Construction spending dropped 0.2 percent vs flat expectation. Nonresidential declined 0.5 percent.

The Monthly Construction Spending report has weak numbers for January.
Total Construction Spending
- Construction spending during January 2025 was estimated at a seasonally adjusted annual rate of $2,192.5 billion, 0.2 percent (±0.7 percent) below the revised December estimate of $2,196.0 billion.
- The January figure is 3.3 percent (±1.3 percent) above the January 2024 estimate of $2,122.2 billion.
Private Construction Spending
- Spending on private construction was at a seasonally adjusted annual rate of $1,686.0 billion, 0.2 percent (±0.7 percent) below the revised December estimate of $1,690.1 billion.
- Residential construction was at a seasonally adjusted annual rate of $932.7 billion in January, 0.4 percent (±1.3 percent) below the revised December estimate of $936.9 billion.
- Nonresidential construction was at a seasonally adjusted annual rate of $753.3 billion in January, virtually unchanged from (±0.7 percent)* the revised December estimate of $753.2 billion.

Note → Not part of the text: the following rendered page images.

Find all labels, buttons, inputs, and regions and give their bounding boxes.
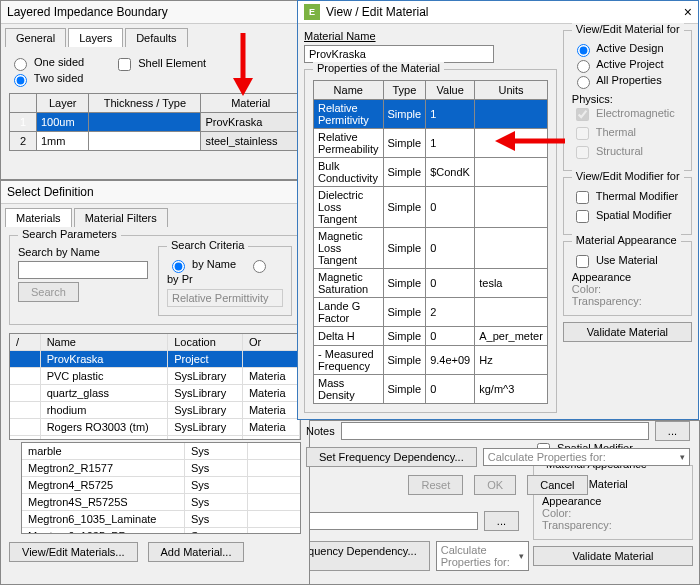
col-thickness: Thickness / Type xyxy=(89,94,201,113)
list-item[interactable]: Megtron4S_R5725SSys xyxy=(22,494,300,511)
shell-element-opt[interactable]: Shell Element xyxy=(114,55,206,87)
view-edit-materials-button[interactable]: View/Edit Materials... xyxy=(9,542,138,562)
notes-browse-button[interactable]: ... xyxy=(655,421,690,441)
prop-row[interactable]: Delta HSimple0A_per_meter xyxy=(314,327,548,346)
notes-input[interactable] xyxy=(341,422,649,440)
vem-titlebar: E View / Edit Material × xyxy=(298,1,698,24)
calc-props-combo[interactable]: Calculate Properties for: xyxy=(483,448,690,466)
material-list[interactable]: / Name Location Or ProvKraskaProjectPVC … xyxy=(9,333,301,440)
layered-tabs: General Layers Defaults xyxy=(1,24,309,47)
bg-notes-browse[interactable]: ... xyxy=(484,511,519,531)
ok-button[interactable]: OK xyxy=(474,475,516,495)
prop-row[interactable]: Relative PermeabilitySimple1 xyxy=(314,129,548,158)
prop-row[interactable]: Relative PermitivitySimple1 xyxy=(314,100,548,129)
active-design-opt[interactable]: Active Design xyxy=(572,42,664,54)
two-sided-opt[interactable]: Two sided xyxy=(9,72,83,84)
layered-window: Layered Impedance Boundary General Layer… xyxy=(0,0,310,180)
tab-general[interactable]: General xyxy=(5,28,66,47)
set-freq-button[interactable]: Set Frequency Dependency... xyxy=(306,447,477,467)
seldef-title: Select Definition xyxy=(7,185,94,199)
seldef-titlebar: Select Definition xyxy=(1,181,309,204)
material-dropdown[interactable]: steel_stainless xyxy=(201,132,301,151)
list-item[interactable]: ProvKraskaProject xyxy=(10,351,300,368)
prop-row[interactable]: Dielectric Loss TangentSimple0 xyxy=(314,187,548,228)
list-item[interactable]: Megtron4_R5725Sys xyxy=(22,477,300,494)
prop-row[interactable]: Magnetic Loss TangentSimple0 xyxy=(314,228,548,269)
material-dropdown[interactable]: ProvKraska xyxy=(201,113,301,132)
view-edit-material-dialog: E View / Edit Material × Material Name P… xyxy=(297,0,699,420)
thermal-mod-check[interactable]: Thermal Modifier xyxy=(572,190,678,202)
by-name-opt[interactable]: by Name xyxy=(167,258,236,270)
use-mat-app-check[interactable]: Use Material Appearance xyxy=(572,254,658,283)
em-check: Electromagnetic xyxy=(572,107,675,119)
material-sublist[interactable]: marbleSysMegtron2_R1577SysMegtron4_R5725… xyxy=(21,442,301,534)
layered-title: Layered Impedance Boundary xyxy=(7,5,168,19)
properties-table[interactable]: Name Type Value Units Relative Permitivi… xyxy=(313,80,548,404)
list-item[interactable]: Megtron6_1035_LaminateSys xyxy=(22,511,300,528)
list-item[interactable]: PVC plasticSysLibraryMateria xyxy=(10,368,300,385)
spatial-mod-check[interactable]: Spatial Modifier xyxy=(572,209,672,221)
prop-row[interactable]: Lande G FactorSimple2 xyxy=(314,298,548,327)
list-item[interactable]: quartz_glassSysLibraryMateria xyxy=(10,385,300,402)
search-criteria-group: Search Criteria by Name by Pr Relative P… xyxy=(158,246,292,316)
active-project-opt[interactable]: Active Project xyxy=(572,58,664,70)
search-by-name-label: Search by Name xyxy=(18,246,148,258)
material-name-label: Material Name xyxy=(304,30,557,42)
vem-for-group: View/Edit Material for Active Design Act… xyxy=(563,30,692,171)
vem-mod-group: View/Edit Modifier for Thermal Modifier … xyxy=(563,177,692,235)
prop-row[interactable]: Bulk ConductivitySimple$CondK xyxy=(314,158,548,187)
list-item[interactable]: Rogers RO3006 (tm)SysLibraryMateria xyxy=(10,436,300,440)
thermal-check: Thermal xyxy=(572,126,636,138)
bg-notes-input[interactable] xyxy=(294,512,478,530)
layer-table[interactable]: Layer Thickness / Type Material 1 100um … xyxy=(9,93,301,151)
all-props-opt[interactable]: All Properties xyxy=(572,74,662,86)
list-item[interactable]: Megtron2_R1577Sys xyxy=(22,460,300,477)
tab-layers[interactable]: Layers xyxy=(68,28,123,47)
tab-materials[interactable]: Materials xyxy=(5,208,72,227)
prop-row[interactable]: Mass DensitySimple0kg/m^3 xyxy=(314,375,548,404)
select-definition-window: Select Definition Materials Material Fil… xyxy=(0,180,310,585)
layer-row[interactable]: 1 100um ProvKraska xyxy=(10,113,301,132)
cancel-button[interactable]: Cancel xyxy=(527,475,587,495)
list-item[interactable]: Rogers RO3003 (tm)SysLibraryMateria xyxy=(10,419,300,436)
add-material-button[interactable]: Add Material... xyxy=(148,542,245,562)
col-material: Material xyxy=(201,94,301,113)
layered-body: One sided Two sided Shell Element Layer … xyxy=(1,47,309,159)
prop-row[interactable]: - Measured FrequencySimple9.4e+09Hz xyxy=(314,346,548,375)
search-property: Relative Permittivity xyxy=(167,289,283,307)
layered-titlebar: Layered Impedance Boundary xyxy=(1,1,309,24)
tab-defaults[interactable]: Defaults xyxy=(125,28,187,47)
col-blank xyxy=(10,94,37,113)
col-layer: Layer xyxy=(37,94,89,113)
tab-material-filters[interactable]: Material Filters xyxy=(74,208,168,227)
mat-appearance-group: Material Appearance Use Material Appeara… xyxy=(563,241,692,316)
search-button[interactable]: Search xyxy=(18,282,79,302)
material-name-input[interactable] xyxy=(304,45,494,63)
properties-group: Properties of the Material Name Type Val… xyxy=(304,69,557,413)
reset-button[interactable]: Reset xyxy=(408,475,463,495)
validate-button[interactable]: Validate Material xyxy=(563,322,692,342)
list-item[interactable]: rhodiumSysLibraryMateria xyxy=(10,402,300,419)
prop-row[interactable]: Magnetic SaturationSimple0tesla xyxy=(314,269,548,298)
vem-title: View / Edit Material xyxy=(326,5,429,19)
structural-check: Structural xyxy=(572,145,643,157)
list-header: / Name Location Or xyxy=(10,334,300,351)
list-item[interactable]: marbleSys xyxy=(22,443,300,460)
layer-row[interactable]: 2 1mm steel_stainless xyxy=(10,132,301,151)
search-params-group: Search Parameters Search by Name Search … xyxy=(9,235,301,325)
app-icon: E xyxy=(304,4,320,20)
bg-calc-props[interactable]: Calculate Properties for: xyxy=(436,541,529,571)
search-input[interactable] xyxy=(18,261,148,279)
close-icon[interactable]: × xyxy=(684,4,692,20)
one-sided-opt[interactable]: One sided xyxy=(9,56,84,68)
bg-validate[interactable]: Validate Material xyxy=(533,546,693,566)
seldef-tabs: Materials Material Filters xyxy=(1,204,309,227)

Public Construction Spending
- Spending on Public Construction was at a seasonally adjusted annual rate of public construction spending was $506.6 billion, 0.1 percent (±1.3 percent) above the revised December estimate of $505.9 billion.

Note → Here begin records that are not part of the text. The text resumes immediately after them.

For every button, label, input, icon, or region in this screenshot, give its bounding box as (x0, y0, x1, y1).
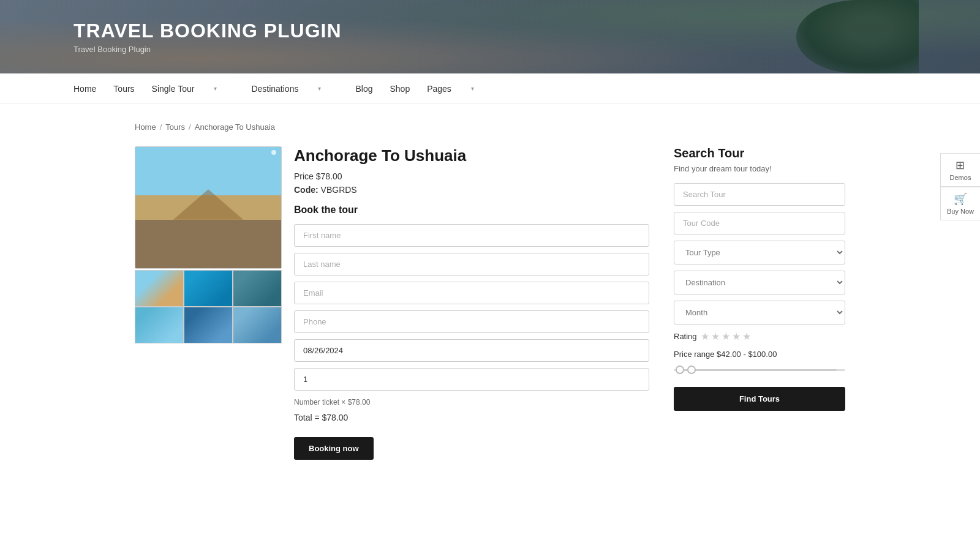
content-layout: Anchorage To Ushuaia Price $78.00 Code: … (135, 146, 845, 460)
search-panel: Search Tour Find your dream tour today! … (674, 146, 845, 411)
main-navigation: Home Tours Single Tour ▾ Destinations ▾ … (0, 73, 980, 104)
tour-gallery (135, 146, 282, 343)
price-range-label: Price range $42.00 - $100.00 (674, 350, 845, 359)
star-2[interactable]: ★ (711, 331, 720, 342)
nav-destinations[interactable]: Destinations ▾ (251, 84, 338, 94)
tour-info: Anchorage To Ushuaia Price $78.00 Code: … (294, 146, 649, 460)
slider-handle-left[interactable] (676, 365, 684, 374)
chevron-down-icon: ▾ (471, 85, 474, 92)
rating-label: Rating ★ ★ ★ ★ ★ (674, 331, 845, 342)
hero-section: TRAVEL BOOKING PLUGIN Travel Booking Plu… (0, 0, 980, 73)
nav-blog[interactable]: Blog (355, 84, 372, 94)
phone-input[interactable] (294, 310, 649, 333)
chevron-down-icon: ▾ (214, 85, 217, 92)
gallery-thumb-6[interactable] (233, 307, 282, 343)
main-content: Home / Tours / Anchorage To Ushuaia (123, 104, 858, 497)
breadcrumb-home[interactable]: Home (135, 122, 156, 132)
tour-type-select[interactable]: Tour Type Adventure Cultural Wildlife Be… (674, 241, 845, 264)
nav-pages[interactable]: Pages ▾ (427, 84, 491, 94)
tour-detail-section: Anchorage To Ushuaia Price $78.00 Code: … (135, 146, 649, 460)
gallery-thumb-1[interactable] (135, 270, 184, 307)
hero-plant-decoration (796, 0, 919, 73)
booking-form: Number ticket × $78.00 Total = $78.00 Bo… (294, 224, 649, 460)
tour-price: Price $78.00 (294, 171, 649, 181)
search-panel-title: Search Tour (674, 146, 845, 160)
buy-now-widget[interactable]: 🛒 Buy Now (940, 187, 980, 220)
slider-handle-right[interactable] (687, 365, 696, 374)
hero-content: TRAVEL BOOKING PLUGIN Travel Booking Plu… (74, 20, 342, 54)
star-4[interactable]: ★ (732, 331, 741, 342)
ticket-count-input[interactable] (294, 368, 649, 391)
destination-select[interactable]: Destination Alaska South America Europe … (674, 271, 845, 294)
nav-shop[interactable]: Shop (390, 84, 410, 94)
price-range-slider[interactable] (674, 364, 845, 376)
tour-code-value: VBGRDS (321, 185, 357, 195)
star-3[interactable]: ★ (722, 331, 730, 342)
ticket-info: Number ticket × $78.00 (294, 398, 649, 407)
month-select[interactable]: Month JanuaryFebruaryMarch AprilMayJune … (674, 301, 845, 324)
tour-code-input[interactable] (674, 212, 845, 234)
tour-code-label: Code: (294, 185, 318, 195)
hero-subtitle: Travel Booking Plugin (74, 45, 342, 54)
slider-fill (682, 369, 837, 371)
breadcrumb: Home / Tours / Anchorage To Ushuaia (135, 122, 845, 132)
gallery-thumb-5[interactable] (184, 307, 233, 343)
gallery-thumbnails (135, 270, 282, 343)
main-tour-image (135, 147, 281, 268)
star-rating[interactable]: ★ ★ ★ ★ ★ (701, 331, 751, 342)
gallery-thumb-3[interactable] (233, 270, 282, 307)
tour-booking-layout: Anchorage To Ushuaia Price $78.00 Code: … (135, 146, 649, 460)
search-panel-subtitle: Find your dream tour today! (674, 164, 845, 173)
date-input[interactable] (294, 339, 649, 362)
nav-single-tour[interactable]: Single Tour ▾ (152, 84, 235, 94)
star-5[interactable]: ★ (742, 331, 751, 342)
booking-now-button[interactable]: Booking now (294, 437, 374, 460)
gallery-main-image[interactable] (135, 146, 282, 269)
email-input[interactable] (294, 282, 649, 304)
search-tour-input[interactable] (674, 183, 845, 206)
layers-icon: ⊞ (956, 159, 965, 172)
cart-icon: 🛒 (954, 192, 967, 206)
breadcrumb-tours[interactable]: Tours (165, 122, 185, 132)
breadcrumb-current: Anchorage To Ushuaia (195, 122, 275, 132)
slider-track (674, 369, 845, 371)
find-tours-button[interactable]: Find Tours (674, 387, 845, 411)
star-1[interactable]: ★ (701, 331, 709, 342)
gallery-thumb-2[interactable] (184, 270, 233, 307)
last-name-input[interactable] (294, 253, 649, 276)
total-info: Total = $78.00 (294, 413, 649, 422)
demos-widget[interactable]: ⊞ Demos (940, 153, 980, 187)
tour-code: Code: VBGRDS (294, 185, 649, 195)
breadcrumb-separator: / (160, 122, 162, 132)
breadcrumb-separator: / (189, 122, 191, 132)
gallery-thumb-4[interactable] (135, 307, 184, 343)
tour-title: Anchorage To Ushuaia (294, 146, 649, 165)
first-name-input[interactable] (294, 224, 649, 247)
chevron-down-icon: ▾ (318, 85, 321, 92)
nav-tours[interactable]: Tours (113, 84, 134, 94)
book-tour-title: Book the tour (294, 204, 649, 216)
hero-title: TRAVEL BOOKING PLUGIN (74, 20, 342, 42)
side-widgets: ⊞ Demos 🛒 Buy Now (940, 153, 980, 220)
nav-home[interactable]: Home (74, 84, 96, 94)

- Educational construction was at a seasonally adjusted annual rate of $109.8 billion, 0.4 percent (±2.0 percent) below the revised December estimate of $110.3 billion.
- Highway construction was at a seasonally adjusted annual rate of $145.0 billion, 0.6 percent (±3.9 percent) above the revised December estimate of $144.1 billion.
Construction Spending Millions of Dollars

Public plus private equals total spending. So does residential plus nonresidential.
A decline of 0.5 percent on residential construction was the key item to the unexpected overall decline.
Data is weakening on many fronts simultaneously.